(this piece was originally published on Torontoist.)
Not an excerpt from your typical Saturday night show stub. And unless you've recently taken some wedding photos, not a place where you'd typically head from downtown (because we folks at Torontoist ah-hem, never leave the city's core). But this Saturday evening, the downtown kids "who know" willingly made their way east to the borough for some artsy-fartsy fun.
It was Stillepost that tipped us off about Bite Your Tongue, a mini music festival featuring Final Fantasy and friends. Presented by the Toronto Arts Council and Theatre Centre, the show included six artists in four hours for ten dollars, a bargain by any means. But with a bargain always comes a catch, one we picked up on when we picked up the ticket. To find out the hidden location, concertgoers were told they must return to the location of ticket pickup, given nothing more than assurance that the secret spot's "majesty" would more than justify the trek. We were instantly enticed—mystery, adventure, and music, oh boy!
Come Saturday evening, we exchanged our tickets for a program of artist bios and some basic directions. A long, lonely subway ride to Kennedy and a bus through residential areas made us wonder if we'd missed our stop, but a friendly bus driver informed us we were drawing near to a lesser-known city landmark. Off the bus and now walking through the parking lot, we passed by Guild Inn itself. (Later, the locals—who got in free, unaware of the event—would tell us the inn was previously an artists' colony. Owned at the time by a couple who spent a good part of the mid-twentieth century collecting pieces of art and pieces of demolished buildings, it stands today as a publicly owned property and historical site filled with gardens and fragments of the city's history—like this piece from the not-so-permanent Canada Permanent Trust Company.) Across the field and atop the Scarborough Bluffs, we were greeted with a birds-eye view of water as far as the eye can see, and sky and clouds delightfully unobscured by the CN Tower. And yeah, we'll admit: at the beginning, the scenery was far better than the sound.
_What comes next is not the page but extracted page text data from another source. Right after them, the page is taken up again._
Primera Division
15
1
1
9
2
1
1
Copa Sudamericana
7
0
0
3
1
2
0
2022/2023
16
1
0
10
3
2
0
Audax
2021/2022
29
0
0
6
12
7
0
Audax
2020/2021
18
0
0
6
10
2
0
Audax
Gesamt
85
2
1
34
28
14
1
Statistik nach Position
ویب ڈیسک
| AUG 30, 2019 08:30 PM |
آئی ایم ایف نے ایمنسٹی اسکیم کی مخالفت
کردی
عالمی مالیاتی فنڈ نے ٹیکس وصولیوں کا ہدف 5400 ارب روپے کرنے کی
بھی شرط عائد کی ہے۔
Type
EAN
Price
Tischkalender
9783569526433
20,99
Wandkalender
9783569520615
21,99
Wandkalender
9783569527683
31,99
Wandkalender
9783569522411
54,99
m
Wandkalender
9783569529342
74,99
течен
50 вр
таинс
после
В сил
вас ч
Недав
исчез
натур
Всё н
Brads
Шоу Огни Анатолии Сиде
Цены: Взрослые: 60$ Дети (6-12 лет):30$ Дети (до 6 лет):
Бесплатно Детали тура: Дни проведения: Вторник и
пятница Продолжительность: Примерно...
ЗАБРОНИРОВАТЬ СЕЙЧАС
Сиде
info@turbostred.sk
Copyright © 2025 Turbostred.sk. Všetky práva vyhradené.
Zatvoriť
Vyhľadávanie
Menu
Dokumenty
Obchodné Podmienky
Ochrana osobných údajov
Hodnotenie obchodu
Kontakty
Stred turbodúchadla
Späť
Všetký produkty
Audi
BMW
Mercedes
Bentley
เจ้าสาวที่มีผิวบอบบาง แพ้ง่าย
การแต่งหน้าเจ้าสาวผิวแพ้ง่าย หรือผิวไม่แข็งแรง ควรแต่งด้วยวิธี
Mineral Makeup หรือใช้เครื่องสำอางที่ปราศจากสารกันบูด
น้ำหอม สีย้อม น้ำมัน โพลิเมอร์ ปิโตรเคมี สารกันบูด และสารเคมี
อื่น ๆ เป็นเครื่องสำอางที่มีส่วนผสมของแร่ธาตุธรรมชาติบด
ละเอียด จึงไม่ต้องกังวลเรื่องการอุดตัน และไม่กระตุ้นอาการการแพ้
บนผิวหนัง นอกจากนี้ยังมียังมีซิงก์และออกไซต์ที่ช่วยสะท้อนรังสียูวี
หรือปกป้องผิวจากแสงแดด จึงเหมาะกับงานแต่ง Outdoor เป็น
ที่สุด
Like many avid concert-goers, we expected the music to start late, and missed more of the show than we saw. Gowns, fronted by a grungy female with an immaculate blonde bowl-shaped haircut, played a heavily distorted guitar and keyboard set contrasted with whispery, wallowy vocals. The crowd didn't seem to care, however, until Owen Pallett strolled onstage, violin and MacBook in tow. Smooth, soft falsetto with sudden punches of sound and a modern take on the violin made Pallett's sound the model for baroque pop. He riffed through his newer repertoire, scoffing when the audience requested 2005's "The CN Tower Belongs to the Dead." And during the set, it was a pleasant surprise to see the perfectly disciplined performer stop abruptly mid-song to flick a spider from his ear, showing us that Owen Pallett is, in fact, human (at least to all but Polaris Prize judges). His set, unfortunately cut short by the park's 11 p.m. noise restrictions and longer-than-planned opening acts, was intimate and interactive, short and sweet. The later police presence remained a friendly reminder that while events like this are cool once in a while, they can't always cater to the crowd who wants an encore and another round. So while the ride was, for some, longer than the event itself, it was certainly more about the art of getting there, of urban discovery and experiment. And now that we've been, we'd say it's worth going back.